These suffer form policy control of the passphase used to encrypt the
key. The user can change the passphrase, or remove it all together!
This is a problem for oraganizations that need to enforce password
quality rules. It all so allows for offline guessing attacks.
(A smart card at least enforces some rules on the pin, and
defeats the guessing attack buy turring off the card after some small
number of guesses.)

It sounded like the identity token approach required the use of a
password as well, so it might get around some of the password policy
issues, as the KDC gets to enforce the policies.

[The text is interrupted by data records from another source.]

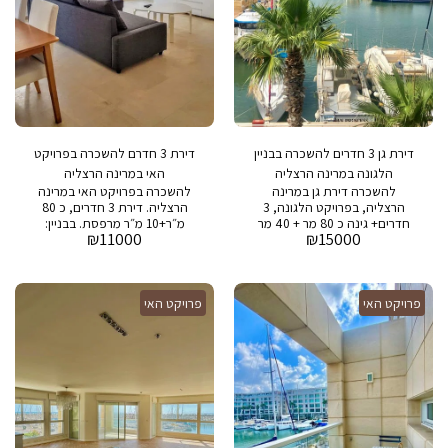
052-6960066 * משרד תיווך
במרינה הרצליה: www.aayafit-
marina.co.il **#מרינההרצליה
#דירהלהשכרה #דירהלמכירה
#הרצליהפיתוח #הרצליה
#נכסייוקרה #יוקרה #ישראל
#מרינה #תיווךתלאביב
#תיווךמרינההרצליה #ישראל
#לגונההרצליה #מרינהוילג
דירת גן 3 חדרים להשכרה בבניין
דירת 3 חדרם להשכרה בפרויקט
#מגדליהמרינה #אוקיינוסבמרינה
#אורכידאה #פרויקטהאי
הלגונה במרינה הרצליה
האי במרינה הרצליה
#אאיפית #ריץקרלטון #הרודס
להשכרה דירת גן במרינה
להשכרה בפרויקט האי במרינה
לפרטים נוספים ותמונות נוספות,
הרצליה, בפרויקט הלגונה, 3
הרצליה. דירת 3 חדרים, כ 80
צרו קשר.
חדרים+ גינה כ 80 מר + 40 מר
מ״ר+10 מ״ר מרפסת. בבניין:
₪
11000
₪
15000
גינה בפרויקט: בריכת שחיה, חדר
בריכת שחיה, חדר כושר, חניה
כושר, חניה,ספא ושמירה 24/7
ושמירה 24/7 תיווך א.א. יפית
נכסי יוקרה. מתווך איתן בן ארי
054-4421444 מתווך ירון בן ארי
פרויקט האי
פרויקט האי
052-6960066 משרד תיווך
במרינה הרצליה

I would like the authors
to comment more on this.

> 
> Nico

-- 

  Douglas E. Engert  <DE...@anl.gov>
  Argonne National Laboratory
  9700 South Cass Avenue
  Argonne, Illinois  60439
  (630) 252-5444

Re: One Time Identification, a request for comments/testing.

Posted by Nicolas Williams <Ni...@sun.com>.
On Wed, Jan 31, 2007 at 08:42:43AM -0600, Douglas E. Engert wrote:
> What keeps a user from copying the identity token from the USB
> device to a local or shared file system to avoid having to insert
> the USB device all the time?
> 
> What are the security implications if the identity token is
> stolen?
> 
> How does this compare to using cert and key on the USB
> device with PKINIT rather then your identity token?
> 
> How does this compare to using a smart card or USB equivelent
> of a smartcard with PKINIT? To the user they still have to insert
> the card or USB device, and have to enter a pin or password?

You're correct -- softtokens aren't a replacement for real smartcards.

That doesn't stop a softtoken from being useful though.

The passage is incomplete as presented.